Replay data can be sanitized incidents, alerts, syslog snippets, or tickets. The important part is that the same input produces a stable classification, tool plan, or recommended action.

Gitea Or Forgejo Actions

name: aiops-ci

on:
  pull_request:
  push:
    branches:
      - main

jobs:
  test:
    runs-on: ubuntu-latest
    container:
      image: bsmeding/aiops_cicd_ubuntu:latest
    steps:
      - uses: actions/checkout@v4
      - run: ruff check .
      - run: pytest tests/contracts tests/prompts -vv

Jenkins Pipeline

pipeline {
  agent {
    docker {
      image 'bsmeding/aiops_cicd_ubuntu:latest'
    }
  }

  environment {
    OPENAI_API_KEY = credentials('openai-api-key')
  }

  stages {
    stage('Lint') {
      steps {
        sh 'ruff check .'
        sh 'mypy src tests'
      }
    }

    stage('Prompt Tests') {
      steps {
        sh 'pytest tests/prompts -vv'
      }
    }

    stage('Agent Tests') {
      steps {
        sh 'pytest tests/agents -vv'
      }
    }

    stage('RAG Evaluation') {
      steps {
        sh 'python eval/run_ragas.py --dataset eval/datasets/runbooks.jsonl'
      }
    }
  }
}

Local Reproduction

docker run --rm -it \
  -v "$PWD:/work" \
  -w /work \
  -e OPENAI_API_KEY \
  -e ANTHROPIC_API_KEY \
  bsmeding/aiops_cicd_ubuntu:latest \
  bash

Inside the container:

ruff check .
pytest tests/contracts -vv
pytest tests/prompts -vv
python eval/run_ragas.py --dataset eval/datasets/runbooks.jsonl

Testing Without Real LLM Calls

Not every pull request should call paid APIs.

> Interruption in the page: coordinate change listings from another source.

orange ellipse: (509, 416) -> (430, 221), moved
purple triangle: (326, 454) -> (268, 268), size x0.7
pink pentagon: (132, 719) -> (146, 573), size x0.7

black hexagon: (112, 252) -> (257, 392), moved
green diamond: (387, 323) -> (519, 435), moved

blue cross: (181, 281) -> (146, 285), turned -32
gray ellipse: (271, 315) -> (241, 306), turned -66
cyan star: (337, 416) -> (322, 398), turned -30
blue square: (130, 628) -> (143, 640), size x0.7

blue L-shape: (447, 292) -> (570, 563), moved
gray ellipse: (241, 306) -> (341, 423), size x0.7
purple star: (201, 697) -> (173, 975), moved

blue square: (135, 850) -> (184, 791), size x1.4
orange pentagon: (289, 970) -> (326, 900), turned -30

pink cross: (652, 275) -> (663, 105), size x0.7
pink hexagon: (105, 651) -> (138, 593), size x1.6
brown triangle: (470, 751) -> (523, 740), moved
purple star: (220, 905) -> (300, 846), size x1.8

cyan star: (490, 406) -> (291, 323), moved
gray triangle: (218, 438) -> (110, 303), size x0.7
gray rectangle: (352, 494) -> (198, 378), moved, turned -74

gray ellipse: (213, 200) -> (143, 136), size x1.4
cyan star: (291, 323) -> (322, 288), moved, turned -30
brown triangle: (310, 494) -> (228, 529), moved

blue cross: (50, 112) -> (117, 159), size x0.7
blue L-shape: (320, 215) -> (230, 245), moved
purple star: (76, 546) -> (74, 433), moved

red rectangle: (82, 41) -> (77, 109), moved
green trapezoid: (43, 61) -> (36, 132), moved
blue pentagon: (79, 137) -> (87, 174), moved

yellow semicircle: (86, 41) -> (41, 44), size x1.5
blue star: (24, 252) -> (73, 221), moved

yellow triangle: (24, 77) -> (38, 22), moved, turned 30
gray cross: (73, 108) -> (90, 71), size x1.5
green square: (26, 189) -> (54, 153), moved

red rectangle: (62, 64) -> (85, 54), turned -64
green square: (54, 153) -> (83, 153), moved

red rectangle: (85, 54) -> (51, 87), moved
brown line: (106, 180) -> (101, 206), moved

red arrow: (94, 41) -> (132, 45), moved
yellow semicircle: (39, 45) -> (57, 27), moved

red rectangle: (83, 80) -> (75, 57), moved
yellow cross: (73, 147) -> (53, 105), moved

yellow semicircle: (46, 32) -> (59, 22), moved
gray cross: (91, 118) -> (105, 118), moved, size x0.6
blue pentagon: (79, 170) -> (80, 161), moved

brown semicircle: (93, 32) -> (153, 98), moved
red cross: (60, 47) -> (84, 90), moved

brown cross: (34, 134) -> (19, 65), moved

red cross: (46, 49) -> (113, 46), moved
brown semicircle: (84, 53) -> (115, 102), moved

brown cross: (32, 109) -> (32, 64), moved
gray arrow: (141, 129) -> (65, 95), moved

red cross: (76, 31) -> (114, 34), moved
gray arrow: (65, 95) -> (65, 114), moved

Split fast deterministic tests from provider smoke tests:

jobs:
  deterministic:
    runs-on: ubuntu-latest
    container:
      image: bsmeding/aiops_cicd_ubuntu:latest
    steps:
      - uses: actions/checkout@v5
      - run: pytest tests/contracts tests/replay -vv

  provider-smoke:
    if: github.event_name == 'workflow_dispatch'
    runs-on: ubuntu-latest
    container:
      image: bsmeding/aiops_cicd_ubuntu:latest
    env:
      OPENAI_API_KEY: ${{ secrets.OPENAI_API_KEY }}
    steps:
      - uses: actions/checkout@v5
      - run: pytest tests/provider_smoke -vv

Practical Tips

  • Keep most tests deterministic and run real provider calls only on schedule or manual dispatch.
  • Validate structured output with Pydantic or JSON Schema before trusting it.
  • Store prompt and replay datasets in version control.
  • Save evaluation results as CI artifacts.
  • Use sanitized operational data in replay tests.
  • Add cost limits and timeouts around external model calls.
  • Separate "model behavior changed" from "code regression" in test names and reports.

Summary

The aiops_cicd images provide a repeatable CI base for testing AI-assisted operations code. They are useful for prompt contracts, agent tool calls, RAG quality checks, replay datasets, and operational API integrations where normal Python images do not include enough evaluation and LLM tooling.